Lee Hawthorn July 04, 2020 #Python #PowerBI

Update : Nov 23 :

I had to recently process a deeply nested JSON file with over 100 columns. It surprised me how well Power BI (dataflows) handled that. As an enabler you sometimes have to take a leap of faith. It doesn't always go well,but it's good when it does.

Update : 4th Jul 2020 :

I tested this with the latest version of Power BI and the problem described below has been solved. I ran a quick test with Python and it's due to PredictHQ amending their API as far as I can see.


For a recent meetup I wanted to query the website predithq. They have a dataset of events and I wanted to use this data in a meetup.

Unfortunately Power BI isn't compatible with the API this provider uses. They use a 308 Permanent redirect as the initial response, requiring an additional request. After a bit of digging Power Query only handles redirects up to 307. I have a suspicion this is .net problem, hence, may not be within control of the Power BI team to sort out.

I used this blockage to test out using a Python script as a data source for Power BI.

The Python web client has no problem handling 308 redirects, thankfully.

I'm running Python under a Conda environment so I had to set the options in Power BI to look at this environment path.

Options

I then created Python code and tested it with VS Code. Note, to get the script working with Power BI you need to install packages for pandas and matplotlib.

Power Query is not very good at processing complex, deeply nested JSON,hence, I cleaned the data in Python and constructed the Data Frame with individual lists so I could take care of missing elements.

import requests
import matplotlib
import pandas as pd


response = requests.get(
    url="https://api.predicthq.com/v1/events",
    headers={
        "Authorization": "Bearer $accesscode$",
        "Accept": "application/json"

    }, params={"limit": "50"}
)


data = response.json()


res = data['results']
category = list(map(lambda x: x['category'], res))
country = list(map(lambda x: x['country'], res))
description = list(map(lambda x: x['description'], res))
duration = list(map(lambda x: x['duration'], res))
end = list(map(lambda x: x['end'], res))
entities = list(map(lambda x: x['entities'], res))
firstseen = list(map(lambda x: x['first_seen'], res))
iid = list(map(lambda x: x['id'], res))
labels = list(map(lambda x: x['labels'], res))
location = list(map(lambda x: x['location'], res))
entity_id = list(map(lambda x: x[0]['entity_id'] if x else '', entities))
formatted_address = list(map(lambda x: x[0]['formatted_address'] if x else '', entities))
venue_name = list(map(lambda x: x[0]['name'] if x else '', entities))
venue_type = list(map(lambda x: x[0]['type'] if x else '', entities))
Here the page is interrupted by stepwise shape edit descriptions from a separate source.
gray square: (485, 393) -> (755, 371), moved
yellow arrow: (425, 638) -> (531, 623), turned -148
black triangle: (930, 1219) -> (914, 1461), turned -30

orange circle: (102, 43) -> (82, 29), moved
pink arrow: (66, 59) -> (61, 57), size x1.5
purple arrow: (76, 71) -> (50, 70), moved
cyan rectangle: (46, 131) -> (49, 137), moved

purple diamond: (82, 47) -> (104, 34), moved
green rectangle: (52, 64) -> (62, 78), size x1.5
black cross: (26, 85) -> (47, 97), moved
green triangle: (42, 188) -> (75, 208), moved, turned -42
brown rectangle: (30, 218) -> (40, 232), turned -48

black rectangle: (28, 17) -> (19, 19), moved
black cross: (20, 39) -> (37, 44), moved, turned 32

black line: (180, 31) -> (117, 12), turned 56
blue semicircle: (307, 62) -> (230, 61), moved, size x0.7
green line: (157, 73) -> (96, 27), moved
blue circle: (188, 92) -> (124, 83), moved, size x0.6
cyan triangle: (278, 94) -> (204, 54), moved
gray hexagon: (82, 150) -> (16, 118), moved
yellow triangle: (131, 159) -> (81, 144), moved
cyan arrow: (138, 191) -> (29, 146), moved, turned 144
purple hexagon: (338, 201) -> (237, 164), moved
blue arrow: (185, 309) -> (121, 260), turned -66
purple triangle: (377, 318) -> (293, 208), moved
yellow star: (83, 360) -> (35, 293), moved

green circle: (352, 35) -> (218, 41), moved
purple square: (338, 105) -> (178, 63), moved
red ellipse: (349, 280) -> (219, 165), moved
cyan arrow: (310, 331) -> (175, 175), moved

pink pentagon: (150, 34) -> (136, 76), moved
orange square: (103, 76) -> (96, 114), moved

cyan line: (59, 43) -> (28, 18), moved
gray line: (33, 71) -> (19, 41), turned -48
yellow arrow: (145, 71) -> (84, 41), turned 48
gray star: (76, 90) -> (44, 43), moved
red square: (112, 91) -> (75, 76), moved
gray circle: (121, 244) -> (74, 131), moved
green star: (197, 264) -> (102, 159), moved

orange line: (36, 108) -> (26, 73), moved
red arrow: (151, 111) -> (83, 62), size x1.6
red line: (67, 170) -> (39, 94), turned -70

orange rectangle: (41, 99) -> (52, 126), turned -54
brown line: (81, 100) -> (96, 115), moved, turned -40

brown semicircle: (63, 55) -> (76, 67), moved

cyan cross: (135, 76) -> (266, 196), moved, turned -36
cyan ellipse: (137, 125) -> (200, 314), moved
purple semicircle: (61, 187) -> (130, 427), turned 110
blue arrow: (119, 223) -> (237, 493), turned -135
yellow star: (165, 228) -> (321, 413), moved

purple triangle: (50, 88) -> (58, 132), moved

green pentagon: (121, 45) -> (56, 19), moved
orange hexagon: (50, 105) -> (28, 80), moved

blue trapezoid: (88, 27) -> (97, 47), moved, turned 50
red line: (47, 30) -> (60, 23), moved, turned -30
df = pd.DataFrame(list(zip(
    category, country, formatted_address, venue_name, venue_type,  description, duration, end, firstseen, labels,)),
    columns=['category', 'country', 'formatted_address', 'venue_name', 'venue_type', 'description', 'duration', 'end', 'firstseen', 'labels'])

print(df)

Once your happy with the data, open Power BI and Get Data from Python Script.

GetData

Paste in the Python Script.

Power BI will then execute the script returning data like any other data, giving you the option to Load or Transform.

I did some more data cleaning in Power Query on some of the list data. It's great to see the immediate feedback from cleaning with Power BI.

PowerQuery

In summary, you have a quite a bit of Power to extend the Get Data source without having to learn about the Custom Connector route. I hope Microsoft handle 308 responses soon as I only had to write this code due to the non-conformance of the RFC, which by the way was issued in 2015!

If any MVP's pick this bug up I would appreciate you feeding back to Microsoft as I expect more and more providers to use 308 redirects for future proofing.